Information opens up new worlds. It helps us make new connections. And it certainly sparks ideas. But too much information also eats up our attention.
In 1971, social scientist Herbert Simon noted: “What information consumes is rather obvious: It consumes the attention of its recipients. Hence a wealth of information creates a poverty of attention.”
And that’s the opposite of what you want when you’re trying to give your ideas life. The ability to pay attention is a vital asset in helping us produce meaningful work. It gives us a competitive edge in today’s distraction-driven world.
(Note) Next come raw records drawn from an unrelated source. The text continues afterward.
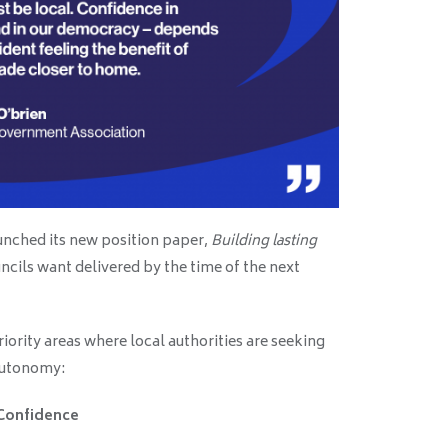
unched its new position paper,
Building lasting
uncils want delivered by the time of the next
iority areas where local authorities are seeking
autonomy:
Confidence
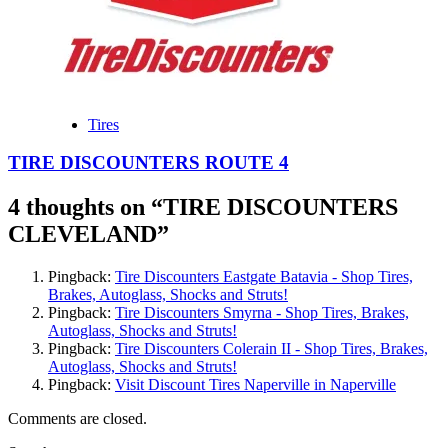
Tires
TIRE DISCOUNTERS ROUTE 4
4 thoughts on “
TIRE DISCOUNTERS
CLEVELAND
”
Pingback:
Tire Discounters Eastgate Batavia - Shop Tires,
Brakes, Autoglass, Shocks and Struts!
Pingback:
Tire Discounters Smyrna - Shop Tires, Brakes,
Autoglass, Shocks and Struts!
Pingback:
Tire Discounters Colerain II - Shop Tires, Brakes,
Autoglass, Shocks and Struts!
Pingback:
Visit Discount Tires Naperville in Naperville
Comments are closed.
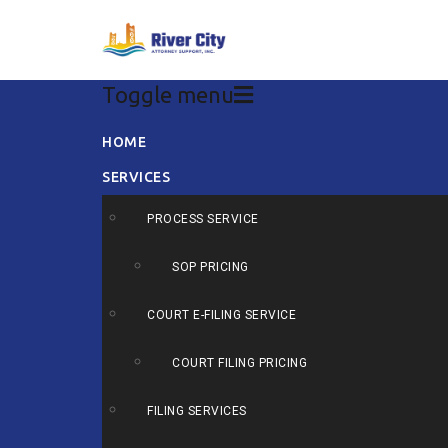
Toggle menu
Skip
HOME
to
SERVICES
content
PROCESS SERVICE
SOP PRICING
COURT E-FILING SERVICE
COURT FILING PRICING
FILING SERVICES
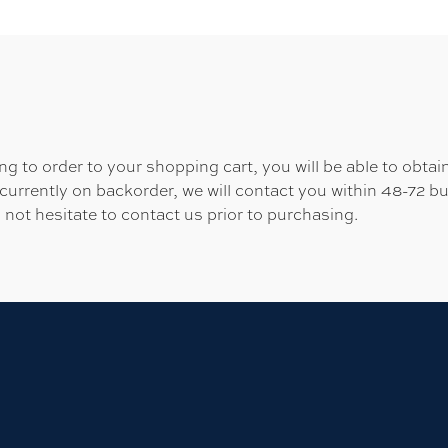
 to order to your shopping cart, you will be able to obtain
 currently on backorder, we will contact you within 48-72 b
 not hesitate to contact us prior to purchasing.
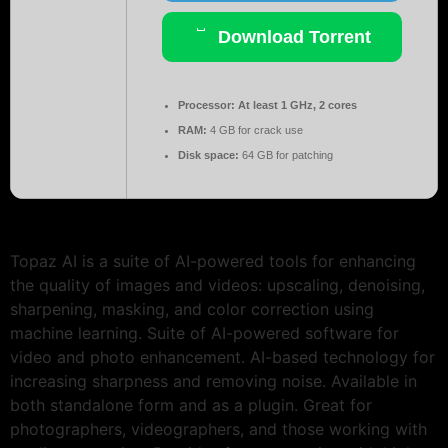
Download Torrent
Processor:
At least 1 GHz, 2 cores
RAM:
4 GB for crack use
Disk space:
64 GB for patching
Topaz AI is a suite of AI-powered tools for enhancing
the quality of images and videos: upscaling, denoising,
sharpening, masking, and color correction using
machine learning. Suite of AI-powered software for
video and photo enhancement. AI-based technology for
increasing sharpness and removing noise. Available in
both standalone form and as a plugin. Great for
photographers, videographers, and those working with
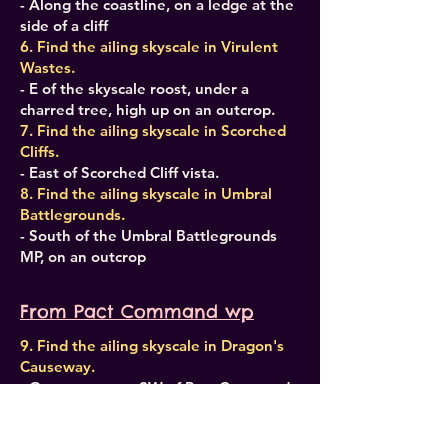
- Along the coastline, on a ledge at the
side of a cliff
6. Find the ailing skyscale in Virulent
Wastes.
- E of the skyscale roost, under a
charred tree, high up on an outcrop.
7. Find the ailing skyscale in Scorched
Cliffs.
- East of Scorched Cliff vista.
8. Find the ailing skyscale in Umbral
Battlegrounds.
- South of the Umbral Battlegrounds
MP, on an outcrop
From Pact Command wp
9. Find the ailing skyscale in Dragon's
Causeway.
- On an outcrop, SW of Pact Command.
10. Find the ailing skyscale in
Gnarlgrove.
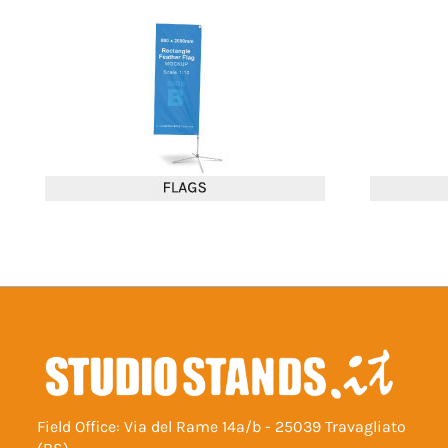
Field Office: Via del Rame 14a/b - 25039 Travagliato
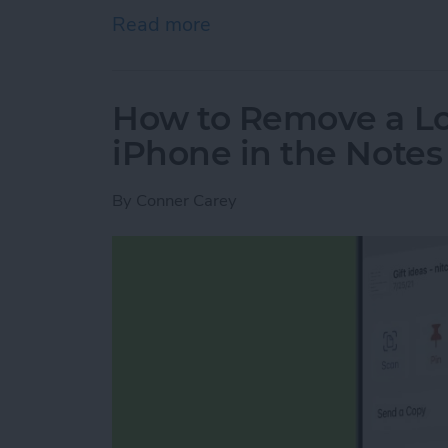
Read more
about Engraving Pros & Co
How to Remove a Lo
iPhone in the Note
By
Conner Carey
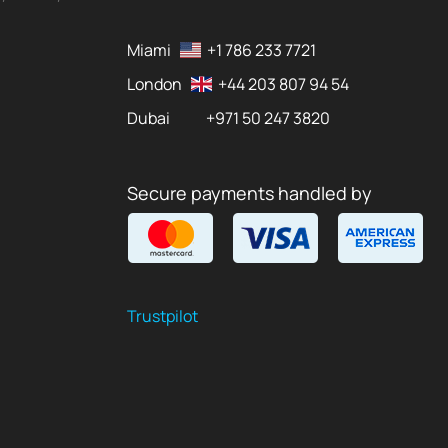
Miami
+1 786 233 7721
London
+44 203 807 94 54
Dubai
+971 50 247 3820
Secure payments handled by
Trustpilot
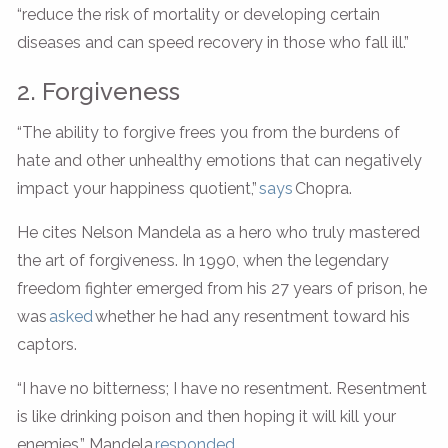
“reduce the risk of mortality or developing certain
diseases and can speed recovery in those who fall ill.”
2. Forgiveness
“The ability to forgive frees you from the burdens of
hate and other unhealthy emotions that can negatively
impact your happiness quotient,”
says
Chopra.
He cites Nelson Mandela as a hero who truly mastered
the art of forgiveness. In 1990, when the legendary
freedom fighter emerged from his 27 years of prison, he
was
asked
whether he had any resentment toward his
captors.
“I have no bitterness; I have no resentment. Resentment
is like drinking poison and then hoping it will kill your
enemies,” Mandela
responded
.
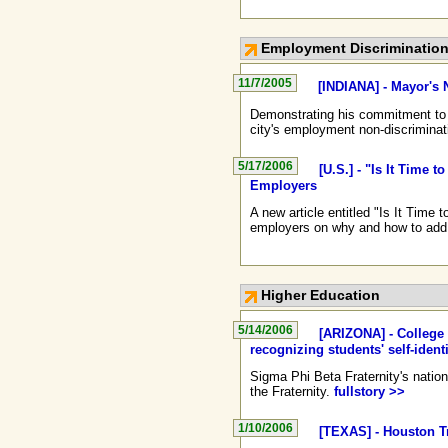
Employment Discriminatio
11/7/2005
[INDIANA] - Mayor's 
Demonstrating his commitment to e
city's employment non-discriminat
5/17/2006
[U.S.] - "Is It Time
Employers
A new article entitled "Is It Tim
employers on why and how to add G
Higher Education
5/14/2006
[ARIZONA] - College 
recognizing students' self-ident
Sigma Phi Beta Fraternity's nation
the Fraternity.
fullstory >>
1/10/2006
[TEXAS] - Houston T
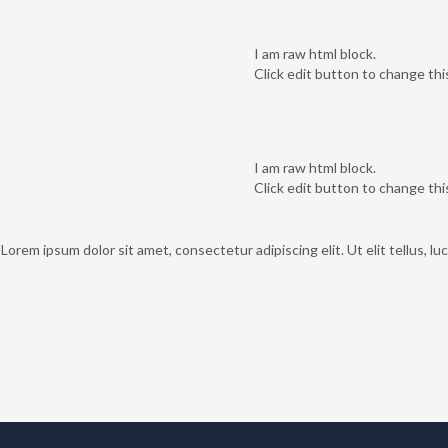
I am raw html block.
Click edit button to change thi
I am raw html block.
Click edit button to change thi
 Lorem ipsum dolor sit amet, consectetur adipiscing elit. Ut elit tellus, l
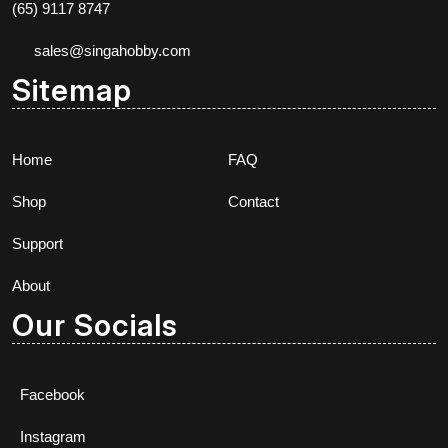
(65) 9117 8747
sales@singahobby.com
Sitemap
Home
FAQ
Shop
Contact
Support
About
Our Socials
Facebook
Instagram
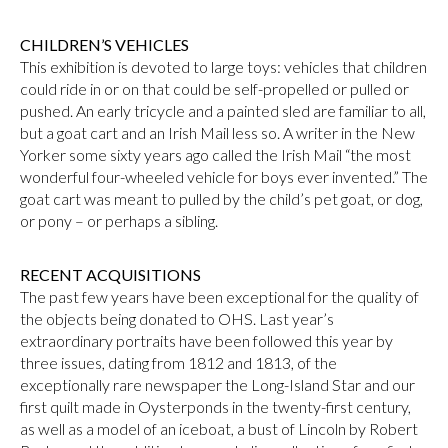
CHILDREN’S VEHICLES
This exhibition is devoted to large toys: vehicles that children
could ride in or on that could be self-propelled or pulled or
pushed. An early tricycle and a painted sled are familiar to all,
but a goat cart and an Irish Mail less so. A writer in the New
Yorker some sixty years ago called the Irish Mail “the most
wonderful four-wheeled vehicle for boys ever invented.” The
goat cart was meant to pulled by the child’s pet goat, or dog,
or pony – or perhaps a sibling.
RECENT ACQUISITIONS
The past few years have been exceptional for the quality of
the objects being donated to OHS. Last year’s
extraordinary portraits have been followed this year by
three issues, dating from 1812 and 1813, of the
exceptionally rare newspaper the Long-Island Star and our
first quilt made in Oysterponds in the twenty-first century,
as well as a model of an iceboat, a bust of Lincoln by Robert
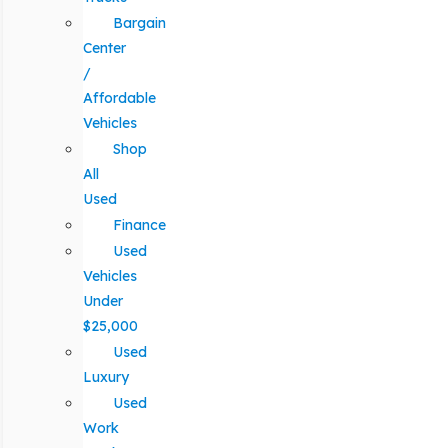
Bargain
Center
/
Affordable
Vehicles
Shop
All
Used
Finance
Used
Vehicles
Under
$25,000
Used
Luxury
Used
Work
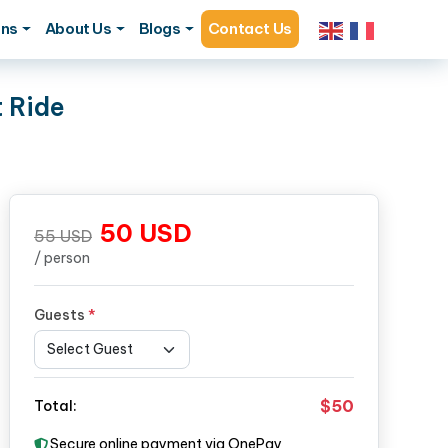
ons
About Us
Blogs
Contact Us
t Ride
50
USD
55
USD
/ person
Guests
*
$50
Total:
Secure online payment via OnePay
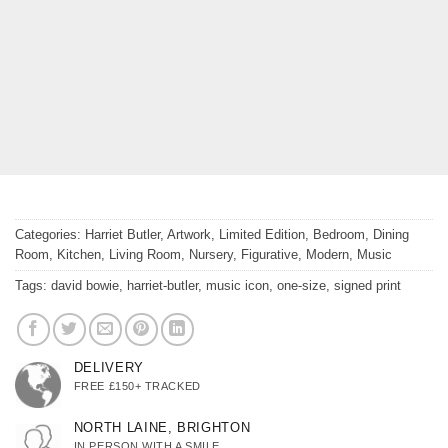
Categories:
Harriet Butler
,
Artwork
,
Limited Edition
,
Bedroom
,
Dining
Room
,
Kitchen
,
Living Room
,
Nursery
,
Figurative
,
Modern
,
Music
Tags:
david bowie
,
harriet-butler
,
music icon
,
one-size
,
signed print
DELIVERY
FREE £150+ TRACKED
NORTH LAINE, BRIGHTON
IN PERSON WITH A SMILE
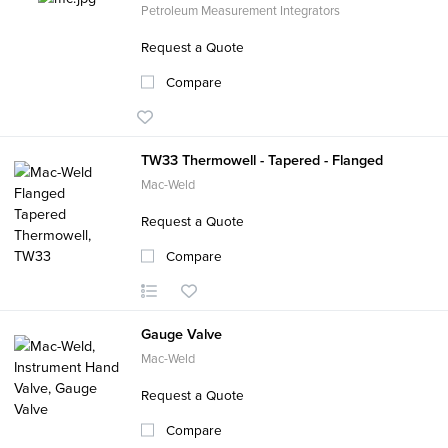
Petroleum Measurement Integrators
Request a Quote
Compare
TW33 Thermowell - Tapered - Flanged
Mac-Weld
Request a Quote
Compare
Gauge Valve
Mac-Weld
Request a Quote
Compare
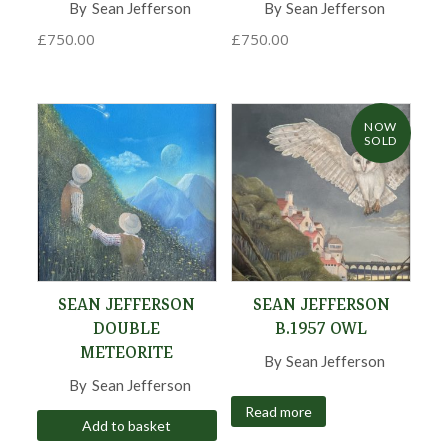
By
Sean Jefferson
,
By
Sean Jefferson
,
£
750.00
£
750.00
NOW
SOLD
SEAN JEFFERSON
SEAN JEFFERSON
DOUBLE
B.1957 OWL
METEORITE
By
Sean Jefferson
,
By
Sean Jefferson
,
Read more
Add to basket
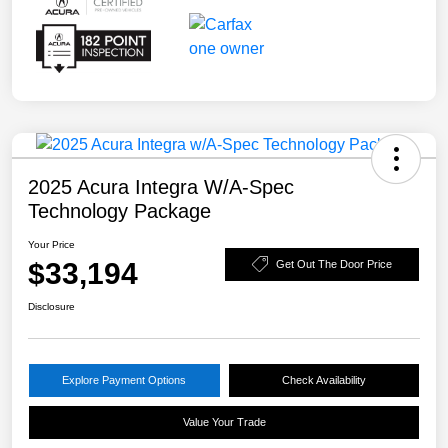
2025 Acura Integra W/A-Spec
Technology Package
Your Price
$33,194
Get Out The Door Price
Disclosure
Explore Payment Options
Check Availability
Value Your Trade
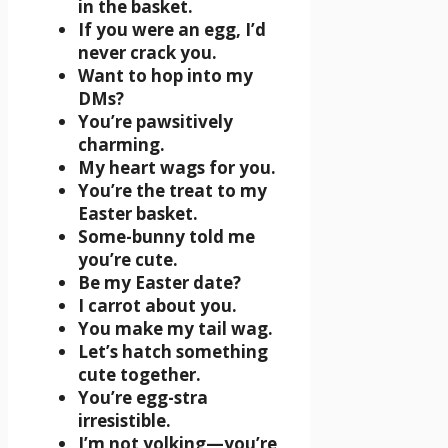
in the basket.
If you were an egg, I’d
never crack you.
Want to hop into my
DMs?
You’re pawsitively
charming.
My heart wags for you.
You’re the treat to my
Easter basket.
Some-bunny told me
you’re cute.
Be my Easter date?
I carrot about you.
You make my tail wag.
Let’s hatch something
cute together.
You’re egg-stra
irresistible.
I’m not yolking—you’re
In Manage Your Day-To-Day: Build Your Routine, Find Your Focus & Sharpen Your Creative Mind, edited by Jocelyn K. Glei, a group of authors and thought leaders share their strategies for creating amid a busy, buzzing world. Below are several tips from this valuable book.
Focus Block Method
This tip comes from Cal Newport, a professor at Georgetown University and author of So Good They Can’t Ignore You. He suggests creating focus blocks, or pre-scheduled appointments to focus on your meaningful projects.
In other words, on most days, you block off a substantial amount of time on your calendar to perform creative projects, uninterrupted. Think of focus blocks as a work meeting. It’s non-negotiable time.
So, as Newport writes, if someone tries to make an appointment with you during your focus block, you can say you’re already booked. If someone says you’re not responding to email fast enough, he says, you have a good excuse: “I was booked all morning and am just seeing this now.”
At first working for long periods of time can be tough. Newport suggests starting with small blocks of focused time, such as an hour. Then add 15 minutes to each block every two weeks. During that time, focus solely on your work – no social media or email or other distractions.
If you think online distractions will tempt you, work with pen and paper, Newport says. And try a change in scenery, such as a different room in your home or the library. (Laura Vanderkam thinks of her daily trips to the library as a mini-writing retreat.)
E.B. White has said, “Creation is in part merely the business of forgoing the great and small distractions.” Fortunately, you don’t have to eliminate all distractions. You can combat bad distractions with good ones, according to Erin Rooney Doland, editor-in-chief of the blog Unclutterer.com and author of the book Unclutter Your Life in One Week.
Positive distractions can include setting a timer for a task, or giving yourself an unrelated reward for an accomplishment, she writes. For instance, after finishing a project, you might get something to eat or drink from the break room.
A Break For Your Brain
In their research at the University of California, Drs. Kimberly Elsbach and Andrew Hargadon found individuals’ creativity was enhanced when they switched between mindful and mindless activities. That’s because switching gives your brain a break.
According to Doland, “Shifting from mindful to mindless work gives the brain time to process complex problems in a relaxed state and also restores the energy necessary for the next round of mindful work.”
The researchers identified mindless tasks as activities such as making photocopies, cleaning equipment and unpacking supplies. Mindful tasks, writes Doland, are the “core tasks of problem-solving and invention that relate to one’s job or creative pursuits.”
Inspiration doesn’t just strike. We have to work at it. Ideas might pop into our heads. But we have to work at implementing them. (As Scott Belsky, author and founder of Behance.net, writes, “My mantra has always been, ‘It’s not about ideas, it’s about making ideas happen.'”)
So it helps to have strategies on hand to deal with the distractions and noise. This way, you can focus on what’s really important: executing your ideas.